The groundwork for change began when Evelyn Hooker, a UCLA psychologist, was approached by a gay former student in the fifties. He had noticed that all research on homosexuals looked at men and women who were imprisoned or institutionalized, thereby advancing the belief that homosexuals were abnormal. He proposed that she study men like him as a counterpoint. Over the next two decades, she did just that, proving that none of the known psychological screens could detect a healthy gay person—that there was no clinical pathology to sexual orientation. Of necessity, research at the time was focused on demonstrating how unremarkable gay men and lesbians are: indistinguishable on all personality inventories, equally good at all jobs, benign as parents, unthreatening as neighbors, and so on. On the strength of Hooker’s findings, and a Gandhian effort by activists, the APA changed its view on homosexuals 34 years ago.

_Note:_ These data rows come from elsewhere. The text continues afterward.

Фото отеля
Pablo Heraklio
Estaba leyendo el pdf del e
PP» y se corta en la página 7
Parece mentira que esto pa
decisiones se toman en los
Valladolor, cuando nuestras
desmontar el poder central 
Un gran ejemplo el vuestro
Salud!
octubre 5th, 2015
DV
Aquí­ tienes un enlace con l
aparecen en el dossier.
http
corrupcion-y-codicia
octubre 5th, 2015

Thereafter, the field of sexual-orientation research fell dormant until 1991, when Simon LeVay conducted the very first study of homosexual biological uniqueness. He had been a researcher at the Salk Institute in La Jolla, California, when his lover fell ill with AIDS. He took a year off to care for him, but his partner ultimately died. Returning to work, LeVay decided he wanted to concentrate on gay themes. “Just like a lot of gay people who’d been directly affected by the epidemic, I felt a desire to do something more relevant to my identity as a gay man,” says LeVay. “Some people have said I was out to try and prove that it wasn’t my fault that I was gay. I reject that. In my case, since neuroscience was my work, that just seemed like the way to go.”

4 comments:

-C said...

That explains a lot really.

Good read! I now have much more material to tease my gay friends with. MWAHAHAHA- oh damnit, I broke a nail.

Kyle said...

holy shit! I'm scientifically proven to be ... *gasp...

GAY!!!! ;P

Queer Ranter said...

C, I AM YOUR ONLY GAY FRIEND...

Anyhow, great article. I see a brighter future for us gay/les people. :)

Derek said...

c: Hmmm, I think there might be a fabulous gay boy hidden deep within that straight shell ;P

And yeah, how many gay friends do you have anyway? ;P


kyle: Your sarcasm is amusing!


queer ranter: Haha. So do I. But when they are able to stop gay boys and girls being born, then we should be really concerned!